Amcaoğlunu evine bıraktım. "Amcaoğluuu" diye bağırdı arkamdan. Anladım zaten derdini. "İki sigara versene sabaha bulamam" dedi. Verdim. Kapıdan içeriye girdi. Dönüp "amcaoğluuu" diye bağırasım geldi. Üzerimde ateş yotu. Bakkalın önünde geçerken bakkal kapısının önünde durmuş amcaya "iyi akşamlar abi ateş var mı" dedim. İçerideki çakmaklardan birisine uzandı. Sigaramı yakarken "iç bakalım iç" dedi. "Kaç yaşındasın sen" dedi sonra. Bıyık altından gülerek tekrar "iç bakalım iç" dedi. Çok koydu lan! Orta yaş insanlarla daha az muhatap olmak istiyorum.

"Tek dersten kaldım üniversitede. Beş altı ay buradaki çırçır fabrikasında çalıştım. Orada yattım kalktım. Babamla kavga etmiştik çünkü. Sonra haber geldi.

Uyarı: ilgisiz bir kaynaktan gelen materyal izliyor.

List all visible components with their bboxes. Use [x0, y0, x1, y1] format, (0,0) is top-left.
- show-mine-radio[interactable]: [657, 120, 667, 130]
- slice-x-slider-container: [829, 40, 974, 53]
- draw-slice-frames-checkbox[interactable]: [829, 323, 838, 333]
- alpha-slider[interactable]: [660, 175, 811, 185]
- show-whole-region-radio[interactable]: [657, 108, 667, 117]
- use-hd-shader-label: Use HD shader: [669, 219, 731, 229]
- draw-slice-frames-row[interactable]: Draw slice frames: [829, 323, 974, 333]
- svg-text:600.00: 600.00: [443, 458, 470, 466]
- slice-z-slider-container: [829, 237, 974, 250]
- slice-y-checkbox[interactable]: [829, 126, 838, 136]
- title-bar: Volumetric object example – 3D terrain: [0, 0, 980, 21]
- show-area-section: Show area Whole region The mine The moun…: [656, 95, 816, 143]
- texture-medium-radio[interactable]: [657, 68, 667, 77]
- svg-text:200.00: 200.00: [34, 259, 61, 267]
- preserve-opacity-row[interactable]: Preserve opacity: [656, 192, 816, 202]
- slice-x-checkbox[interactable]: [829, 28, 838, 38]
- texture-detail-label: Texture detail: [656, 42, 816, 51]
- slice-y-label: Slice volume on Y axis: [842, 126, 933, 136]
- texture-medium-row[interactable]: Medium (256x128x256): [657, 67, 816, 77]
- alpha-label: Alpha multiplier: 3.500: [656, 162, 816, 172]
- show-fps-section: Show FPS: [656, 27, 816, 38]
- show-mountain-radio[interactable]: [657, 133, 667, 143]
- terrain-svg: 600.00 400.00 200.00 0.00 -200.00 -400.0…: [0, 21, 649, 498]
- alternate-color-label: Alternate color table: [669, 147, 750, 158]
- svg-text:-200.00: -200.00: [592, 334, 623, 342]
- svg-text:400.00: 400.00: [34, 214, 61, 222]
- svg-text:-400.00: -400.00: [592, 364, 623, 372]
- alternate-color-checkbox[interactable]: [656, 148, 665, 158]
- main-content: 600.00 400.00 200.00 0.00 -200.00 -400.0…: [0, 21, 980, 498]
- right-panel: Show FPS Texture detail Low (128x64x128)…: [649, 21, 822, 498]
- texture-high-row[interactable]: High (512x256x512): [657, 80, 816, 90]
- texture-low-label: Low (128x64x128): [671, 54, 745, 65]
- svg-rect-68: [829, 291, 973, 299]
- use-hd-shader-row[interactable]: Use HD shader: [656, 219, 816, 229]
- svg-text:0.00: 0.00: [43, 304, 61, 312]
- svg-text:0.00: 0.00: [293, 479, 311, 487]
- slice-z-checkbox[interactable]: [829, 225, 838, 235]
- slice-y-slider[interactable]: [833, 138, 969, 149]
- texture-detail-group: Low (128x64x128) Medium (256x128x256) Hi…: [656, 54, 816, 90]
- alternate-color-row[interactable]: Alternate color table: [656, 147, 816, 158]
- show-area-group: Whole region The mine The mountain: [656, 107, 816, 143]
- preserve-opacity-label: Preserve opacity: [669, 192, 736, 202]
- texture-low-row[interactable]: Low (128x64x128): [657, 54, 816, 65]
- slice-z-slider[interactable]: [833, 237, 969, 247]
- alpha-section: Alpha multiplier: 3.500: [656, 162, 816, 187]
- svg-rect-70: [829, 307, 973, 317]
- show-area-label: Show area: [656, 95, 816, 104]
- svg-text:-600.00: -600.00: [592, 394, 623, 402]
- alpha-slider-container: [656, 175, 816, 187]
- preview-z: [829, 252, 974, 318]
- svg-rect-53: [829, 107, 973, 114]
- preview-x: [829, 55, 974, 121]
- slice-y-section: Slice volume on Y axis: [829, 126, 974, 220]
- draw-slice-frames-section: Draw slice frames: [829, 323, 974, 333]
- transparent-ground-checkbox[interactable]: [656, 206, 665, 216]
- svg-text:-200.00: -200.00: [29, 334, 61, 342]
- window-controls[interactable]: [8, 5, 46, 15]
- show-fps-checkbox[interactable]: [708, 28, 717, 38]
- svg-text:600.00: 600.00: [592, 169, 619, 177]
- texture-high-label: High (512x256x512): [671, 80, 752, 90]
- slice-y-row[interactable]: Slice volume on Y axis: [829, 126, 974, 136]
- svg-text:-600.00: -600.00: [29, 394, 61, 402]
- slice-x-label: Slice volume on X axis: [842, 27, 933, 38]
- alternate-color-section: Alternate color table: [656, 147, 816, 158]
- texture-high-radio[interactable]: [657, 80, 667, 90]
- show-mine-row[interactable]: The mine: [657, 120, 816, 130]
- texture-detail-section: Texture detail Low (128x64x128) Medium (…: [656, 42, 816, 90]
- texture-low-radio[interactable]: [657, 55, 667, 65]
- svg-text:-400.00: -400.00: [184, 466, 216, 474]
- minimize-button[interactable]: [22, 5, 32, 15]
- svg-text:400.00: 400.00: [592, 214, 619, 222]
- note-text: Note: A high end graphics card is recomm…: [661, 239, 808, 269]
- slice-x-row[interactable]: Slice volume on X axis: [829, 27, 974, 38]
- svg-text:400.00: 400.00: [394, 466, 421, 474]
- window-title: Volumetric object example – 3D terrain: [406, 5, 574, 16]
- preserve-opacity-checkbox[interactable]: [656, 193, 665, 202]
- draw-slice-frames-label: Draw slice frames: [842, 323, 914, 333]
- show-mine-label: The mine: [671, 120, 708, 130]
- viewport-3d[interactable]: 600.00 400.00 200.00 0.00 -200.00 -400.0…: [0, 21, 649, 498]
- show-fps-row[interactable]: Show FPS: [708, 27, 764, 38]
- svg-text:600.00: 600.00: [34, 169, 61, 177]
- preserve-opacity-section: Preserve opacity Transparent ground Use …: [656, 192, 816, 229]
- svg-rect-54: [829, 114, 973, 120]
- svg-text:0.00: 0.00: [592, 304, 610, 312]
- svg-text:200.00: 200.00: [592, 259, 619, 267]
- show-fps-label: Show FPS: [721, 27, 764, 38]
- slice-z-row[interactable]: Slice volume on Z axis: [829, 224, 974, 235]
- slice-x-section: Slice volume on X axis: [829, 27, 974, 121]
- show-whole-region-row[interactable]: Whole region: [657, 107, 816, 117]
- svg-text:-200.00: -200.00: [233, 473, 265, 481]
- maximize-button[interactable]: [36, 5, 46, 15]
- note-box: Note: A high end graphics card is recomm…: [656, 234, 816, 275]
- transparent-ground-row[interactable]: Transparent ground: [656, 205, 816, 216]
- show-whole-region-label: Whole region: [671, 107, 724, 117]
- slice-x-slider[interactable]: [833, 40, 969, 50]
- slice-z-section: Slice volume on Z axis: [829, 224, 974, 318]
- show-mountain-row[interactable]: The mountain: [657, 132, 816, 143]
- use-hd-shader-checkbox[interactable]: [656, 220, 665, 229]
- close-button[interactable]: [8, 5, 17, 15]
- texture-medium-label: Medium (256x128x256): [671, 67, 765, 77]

O dersi verip öğretmen çıkma şansı doğmuş. Fabrikada çalıştığımdan cebimde param da vardı. Atladım gittim Ankakara'ya. Uzun bir yokuş var. O yokuşu çıkacağım da soracağım nerede gireceğim sınava falan diye. Karşıdan yirmi tane adam geliyor. Sarhoşlar böyle kol kola girmişler tüm yolu kaplıyorlar. Ben de yolun ortasından ortasından gidiyorum. Bir tanesiyle kafa kafaya geldik diğerleri de kafa kafaya geldiğimiz adam durduğu için etrafımı dolandı duramayıp. Benim etrafımı sarmış "V" şeklinde duruyorlar.
 -Hayırdır bilader nereye?
 -Yol verin geçeyim.
 -Yol bizim bilader.
 -Peki, yol sizin olsun beyler. Ben kenarıdan geçerim, dedim sıyrıldım geçtim.
Gittim sınavımı verdim öğretmen oldum. Orada o adamlarla dalaşmayı çok isterdim. Ama oraya onun için gitmemiştim. Oraya sınavımı vereyim kurtulayım diye gitmiştim." dedi amcam. Devam edip anlattığı hikayeden çıkartılması gereken dersi de söyledi bize. Tam cümleyi hatırlayamıyorum şu anda ama zaten açık bir hikaye.